Provided information:

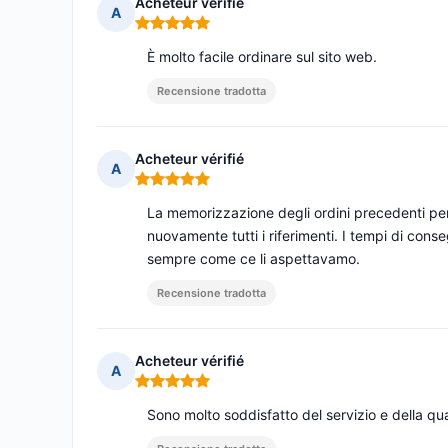
Acheteur vérifié
A
Nota: 5 su 5
È molto facile ordinare sul sito web.
Recensione tradotta
Acheteur vérifié
A
Nota: 5 su 5
La memorizzazione degli ordini precedenti perm
nuovamente tutti i riferimenti. I tempi di cons
sempre come ce li aspettavamo.
Recensione tradotta
Acheteur vérifié
A
Nota: 5 su 5
Sono molto soddisfatto del servizio e della qu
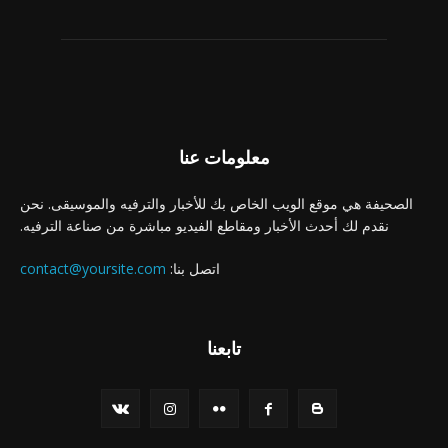
معلومات عنا
الصحيفة هي موقع الويب الخاص بك للأخبار والترفيه والموسيقى. نحن
نقدم لك أحدث الأخبار ومقاطع الفيديو مباشرة من صناعة الترفيه.
اتصل بنا:
contact@yoursite.com
تابعنا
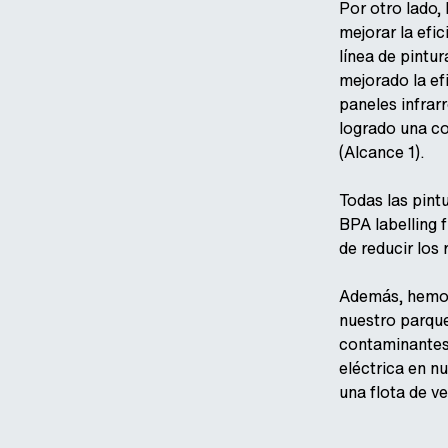
Por otro lado,
mejorar la efi
línea de pintu
mejorado la ef
paneles infrar
logrado una c
(Alcance 1).
Todas las pint
BPA labelling 
de reducir los 
Además, hemos
nuestro parque
contaminantes
eléctrica en nu
una flota de v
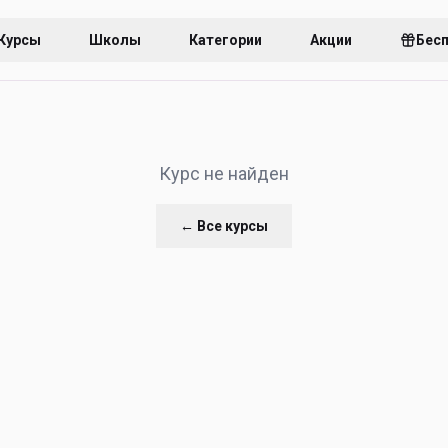
Курсы
Школы
Категории
Акции
Бес
Курс не найден
← Все курсы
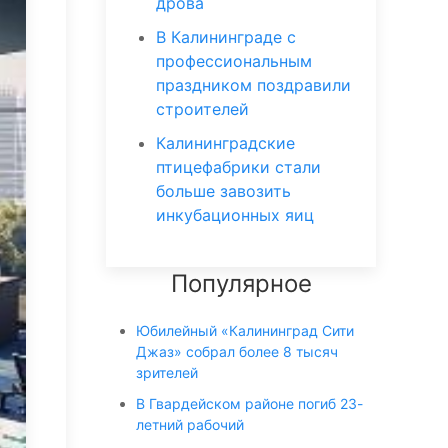
дрова
В Калининграде с
профессиональным
праздником поздравили
строителей
Калининградские
птицефабрики стали
больше завозить
инкубационных яиц
Популярное
Юбилейный «Калининград Сити
Джаз» собрал более 8 тысяч
зрителей
В Гвардейском районе погиб 23-
летний рабочий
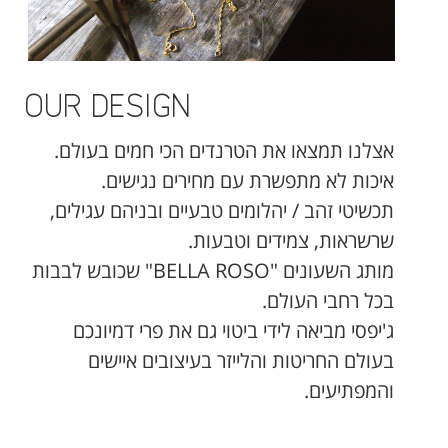
OUR DESIGN
אצלנו תמצאו את הטרנדים הכי חמים בעולם.
איכות לא מתפשרת עם מחירים נגישים.
תכשיטי זהב / יהלומים טבעיים ובניהם עגילים,
שרשראות, צמידים וטבעות.
מותג השעונים "BELLA ROSO" שכובש לבבות
בכל רחבי העולם.
ג'יפסי מביאה לידי ביטוי גם את פרי דמיונכם
בעולם החריטות והלייזר בעיצובים איישים
והמפתיעים.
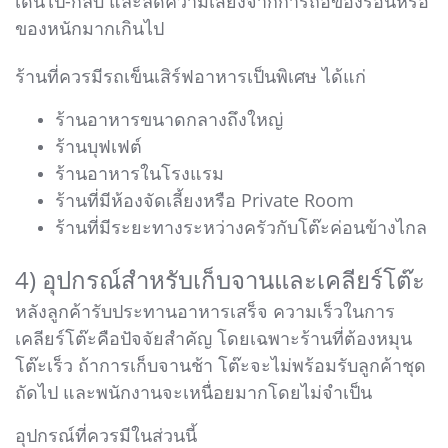
เดินไป-กลับ และลดความเสี่ยงจากการถือของร้อนหรือ
ของหนักมากเกินไป
ร้านที่ควรมีรถเข็นเสิร์ฟอาหารเป็นพิเศษ ได้แก่
ร้านอาหารขนาดกลางถึงใหญ่
ร้านบุฟเฟต์
ร้านอาหารในโรงแรม
ร้านที่มีห้องจัดเลี้ยงหรือ Private Room
ร้านที่มีระยะทางระหว่างครัวกับโต๊ะค่อนข้างไกล
4) อุปกรณ์สำหรับเก็บจานและเคลียร์โต๊ะ
หลังลูกค้ารับประทานอาหารเสร็จ ความเร็วในการ
เคลียร์โต๊ะคือปัจจัยสำคัญ โดยเฉพาะร้านที่ต้องหมุน
โต๊ะเร็ว ถ้าการเก็บจานช้า โต๊ะจะไม่พร้อมรับลูกค้าชุด
ถัดไป และพนักงานจะเหนื่อยมากโดยไม่จำเป็น
อุปกรณ์ที่ควรมีในส่วนนี้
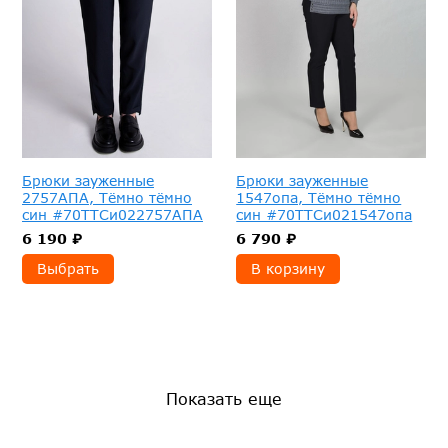
Брюки зауженные
Брюки зауженные
2757АПА, Тёмно тёмно
1547опа, Тёмно тёмно
син #70ТТСи022757АПА
син #70ТТСи021547опа
6 190 ₽
6 790 ₽
Выбрать
В корзину
Показать еще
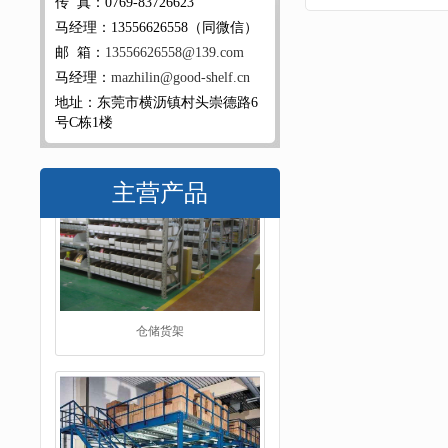
传 真：0769-83726623
马经理：13556626558（同微信）
邮 箱：
13556626558@139.com
马经理：
mazhilin@good-shelf.cn
地址：东莞市横沥镇村头崇德路6
号C栋1楼
主营产品
阁楼货架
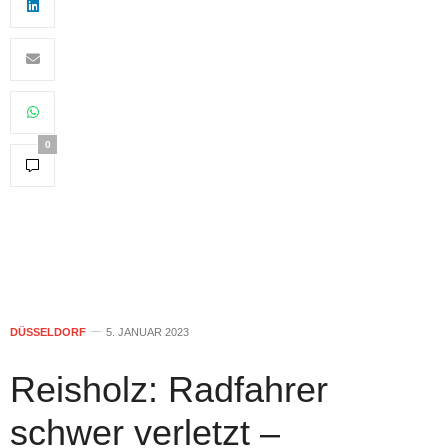
0
DÜSSELDORF
5. JANUAR 2023
Reisholz: Radfahrer
schwer verletzt –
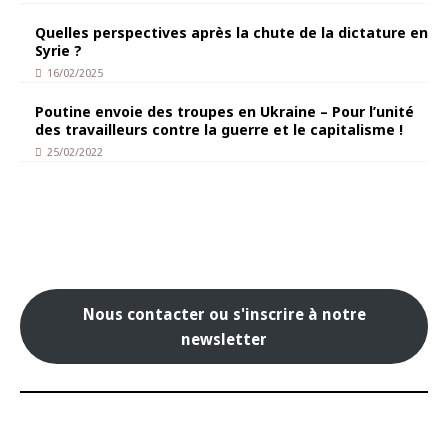
Quelles perspectives après la chute de la dictature en
Syrie ?
16/02/2025
Poutine envoie des troupes en Ukraine – Pour l’unité
des travailleurs contre la guerre et le capitalisme !
25/02/2022
Nous contacter ou s'inscrire à notre
newsletter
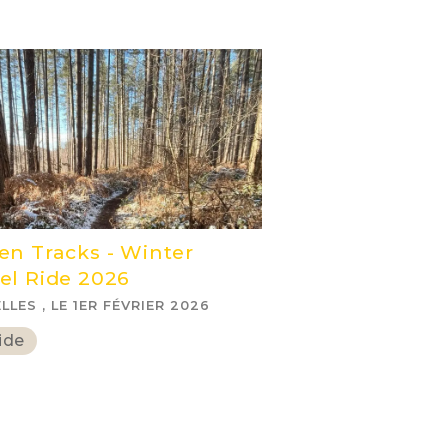
en Tracks - Winter
el Ride 2026
LLES , LE 1ER FÉVRIER 2026
ide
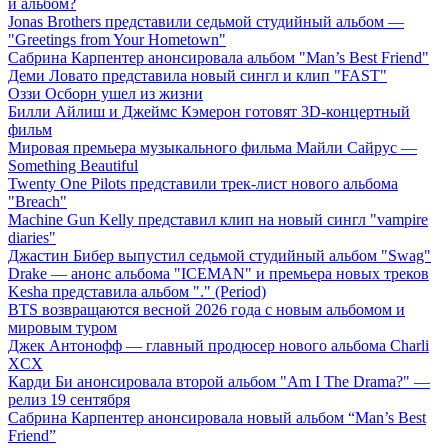
й альбом?
Jonas Brothers представили седьмой студийный альбом —
"Greetings from Your Hometown"
Сабрина Карпентер анонсировала альбом "Man’s Best Friend"
Деми Ловато представила новый сингл и клип "FAST"
Оззи Осборн ушел из жизни
Билли Айлиш и Джеймс Кэмерон готовят 3D-концертный
фильм
Мировая премьера музыкального фильма Майли Сайрус —
Something Beautiful
Twenty One Pilots представили трек-лист нового альбома
"Breach"
Machine Gun Kelly представил клип на новый сингл "vampire
diaries"
Джастин Бибер выпустил седьмой студийный альбом "Swag"
Drake — анонс альбома "ICEMAN" и премьера новых треков
Kesha представила альбом "." (Period)
BTS возвращаются весной 2026 года с новым альбомом и
мировым туром
Джек Антонофф — главный продюсер нового альбома Charli
XCX
Карди Би анонсировала второй альбом "Am I The Drama?" —
релиз 19 сентября
Сабрина Карпентер анонсировала новый альбом “Man’s Best
Friend”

Task objective:
Please report every line in the entries above that holds the string "новый".

Worked solution:
Деми Ловато представила новый сингл и клип "FAST"
Machine Gun Kelly представил клип на новый сингл "vampire
Сабрина Карпентер анонсировала новый альбом “Man’s Best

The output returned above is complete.